*DATA TO PROCESS*.
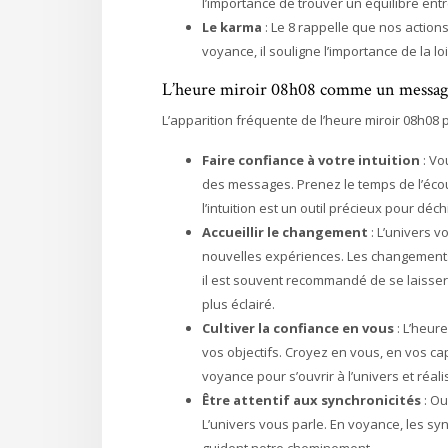
l’importance de trouver un équilibre entr
Le karma
: Le 8 rappelle que nos actio
voyance, il souligne l’importance de la l
L’heure miroir 08h08 comme un message
L’apparition fréquente de l’heure miroir 08h08 
Faire confiance à votre intuition
: Vo
des messages. Prenez le temps de l’écout
l’intuition est un outil précieux pour déc
Accueillir le changement
: L’univers v
nouvelles expériences. Les changements 
il est souvent recommandé de se laisse
plus éclairé.
Cultiver la confiance en vous
: L’heur
vos objectifs. Croyez en vous, en vos cap
voyance pour s’ouvrir à l’univers et réali
Être attentif aux synchronicités
: O
L’univers vous parle. En voyance, les 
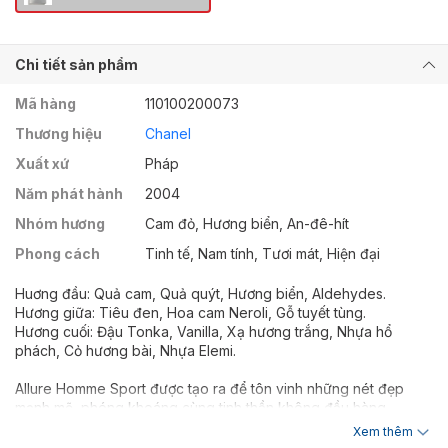
Chi tiết sản phẩm
Mã hàng
110100200073
Thương hiệu
Chanel
Xuất xứ
Pháp
Năm phát hành
2004
Nhóm hương
Cam đỏ, Hương biển, An-đê-hít
Phong cách
Tinh tế, Nam tính, Tươi mát, Hiện đại
Huơng đầu: Quả cam, Quả quýt, Hương biển, Aldehydes.
Hương giữa: Tiêu đen, Hoa cam Neroli, Gỗ tuyết tùng.
Hương cuối: Đậu Tonka, Vanilla, Xạ hương trắng, Nhựa hổ
phách, Cỏ hương bài, Nhựa Elemi.
Allure Homme Sport được tạo ra để tôn vinh những nét đẹp
mạnh mẽ, phóng khoáng cùng tinh thần không đầu hàng,
không bỏ cuộc của thể thao. Được thiết kế lại từ người anh
Xem thêm
Allure Homme đi trước, thêm thắt và điều chỉnh lại những yếu tố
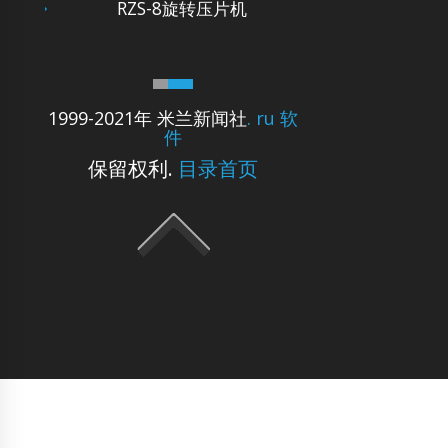
RZS-8旋转压片机
1999-2021年 米兰新闻社
. ru 软
件
保留权利.
目录首页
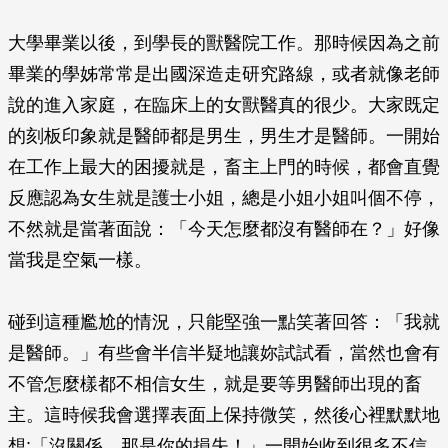
大學畢業以後，到學長的獸醫院工作。那時候因為之前
畢業的學姊常常是出國深造走研究路線，或者就像老師
說的進入家庭，在臨床上的女獸醫真的很少。大家既定
的刻板印象就是醫師都是男生，男生才是醫師。一開始
在工作上最大的困擾就是，畜主上門的時候，都會直覺
反應認為女生就是護士小姐，總是小姐小姐叫個不停，
不然就是當著面說：「今天怎麼都沒有醫師在？」好像
當我是空氣一樣。
碰到這種尷尬的情況，只能堅強一點笑著回答：「我就
是醫師。」有些會半信半疑地讓妳試試看，當然也會有
不管怎麼樣都不相信女生，就是要等男醫師出現的畜
主。這時候我會選擇表面上保持微笑，然後心裡默默地
想:「沒關係，那是你的損失！」一開始收到很多不信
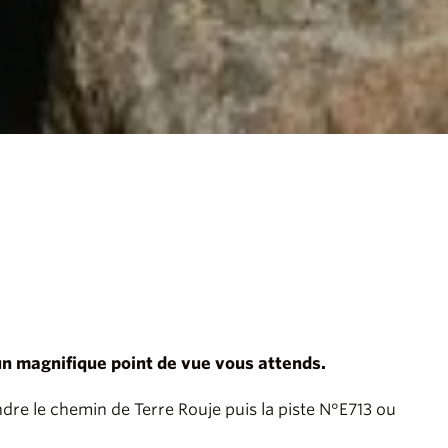
un magnifique point de vue vous attends.
ndre le chemin de Terre Rouje puis la piste N°E713 ou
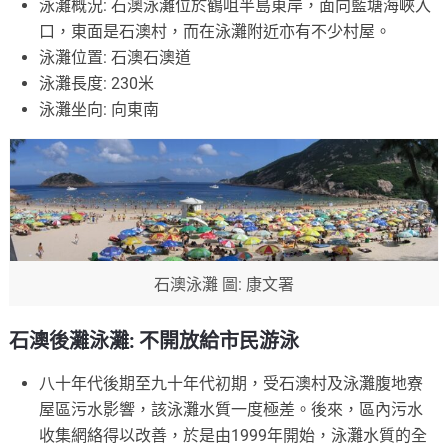
泳灘概況: 石澳泳灘位於鶴咀半島東岸，面向藍塘海峽入
口，東面是石澳村，而在泳灘附近亦有不少村屋。
泳灘位置: 石澳石澳道
泳灘長度: 230米
泳灘坐向: 向東南
石澳泳灘 圖: 康文署
石澳後灘泳灘: 不開放給市民游泳
八十年代後期至九十年代初期，受石澳村及泳灘腹地寮
屋區污水影響，該泳灘水質一度極差。後來，區內污水
收集網絡得以改善，於是由1999年開始，泳灘水質的全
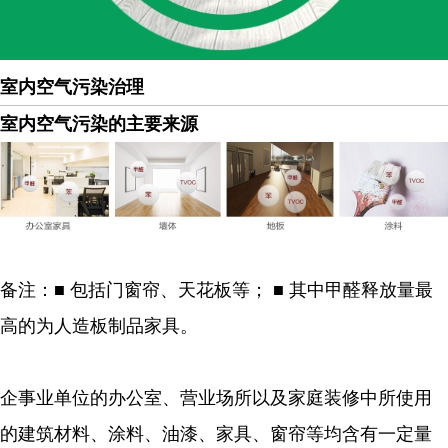
室内空气污染治理
室内空气污染的主要来源
备注：
■ 包括门窗帘、天花板等； ■ 其中甲醛释放量最
高的为人造板制品家具。
企事业单位
的办公室、营业场所以及家庭装修中所使用
的建筑材料、涂料、油漆、家具、
窗帘等均含有一定量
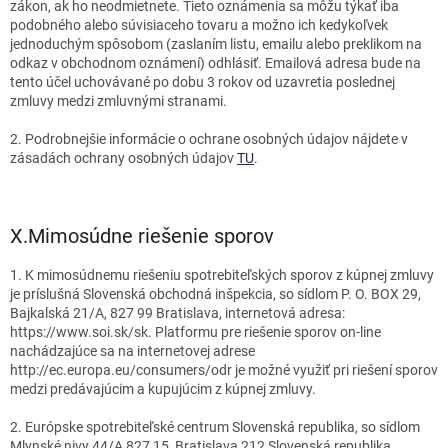
zákon, ak ho neodmietnete. Tieto oznámenia sa môžu týkať iba
podobného alebo súvisiaceho tovaru a možno ich kedykoľvek
jednoduchým spôsobom (zaslaním listu, emailu alebo preklikom na
odkaz v obchodnom oznámení) odhlásiť. Emailová adresa bude na
tento účel uchovávané po dobu 3 rokov od uzavretia poslednej
zmluvy medzi zmluvnými stranami.
2. Podrobnejšie informácie o ochrane osobných údajov nájdete v
zásadách ochrany osobných údajov
TU
.
X.
Mimosúdne riešenie sporov
1. K mimosúdnemu riešeniu spotrebiteľských sporov z kúpnej zmluvy
je príslušná Slovenská obchodná inšpekcia, so sídlom P. O. BOX 29,
Bajkalská 21/A, 827 99 Bratislava, internetová adresa:
https://www.soi.sk/sk. Platformu pre riešenie sporov on-line
nachádzajúce sa na internetovej adrese
http://ec.europa.eu/consumers/odr je možné využiť pri riešení sporov
medzi predávajúcim a kupujúcim z kúpnej zmluvy.
2. Európske spotrebiteľské centrum Slovenská republika, so sídlom
Mlynské nivy 44/A 827 15, Bratislava 212 Slovenská republika,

*THE TASK*. Scan the lines above for the word "pour" and copy every one where it occurs.

*ANSWER TO THIS PROBLEM*.
l’intuition est un outil précieux pour déc
voyance pour s’ouvrir à l’univers et réali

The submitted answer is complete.